MsAdorabelleDearheartVonLipwig Wed 11-Oct-17 20:59:47

I also have a young entire working lab and he is exactly the same. He can run like a bloody greyhound and seems to prefer being about fifty yards ahead of me. I tell him I might as well be out by myself for all the company he is.

babyblackbird Wed 11-Oct-17 22:20:39

Ha ha MissAdorabelle that's exactly how I feel !! I sometimes wonder if there is any point me being on the walk and whether if I just opened the front door he could sort himself out.
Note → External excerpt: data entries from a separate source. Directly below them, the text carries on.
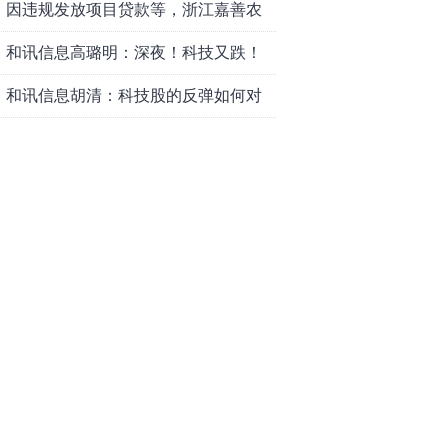
因违规发放项目贷款等，浙江嘉善农
村商业银行股份有限公司被罚款230万
和讯信息高璐明：深夜！科技又跌！
元
今天会跌吗？
和讯信息胡清：科技股的反弹如何对
待？
和讯信息蒲宇宁：光头阳线逆袭，新
主线已浮现？周五大盘怎么走？
和讯信息陈炜：煤炭反弹，能追吗？
八月主线看哪？
和讯信息李梦琪：科技普反结束？
和讯信息吕妮蔓：风格开始切换了，
周五干万注意
和讯信息杨玉杰：指数红了，但这个
信号警惕！
和讯信息文太彬：科技连涨3天，明天
会迎来分化？
和讯信息杨德勇：反弹熄火？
I reckon he would do exactly the same route we often do and not notice my absence at all grin

ruthsmumkath Thu 12-Oct-17 07:35:04

I have a Labrador based dog - he loves a run about chasing squirrels and foxes - I take him to some woodland and walk around with little dog at my ankle while he uses up his energy - as long as he comes back when I call I don’t mind him wandering.

Dollyollie Thu 12-Oct-17 07:51:22

We’ve taught our ddog to wait, we walk a lot in the country and I don’t like her going out of site or too far ahead. I think she picked it up from lead walking we ‘wait’ at traffic lights and when crossing the road etc so she automatically stops (and gives me the hurry up look) if I shout wait. She isn’t very brave though and naturally doesn’t stray far

usainbolt Thu 12-Oct-17 17:37:33

Just keep giving him titbits at regular intervals on the walk - he will keep checking back to you frequently. Over time you can increase the length of time between the treating

Be careful to reward when he is near you not when he is the furthest point and you recall him back

The aim is to have a reward circle around you of about 6ft reward him when he is in this circle.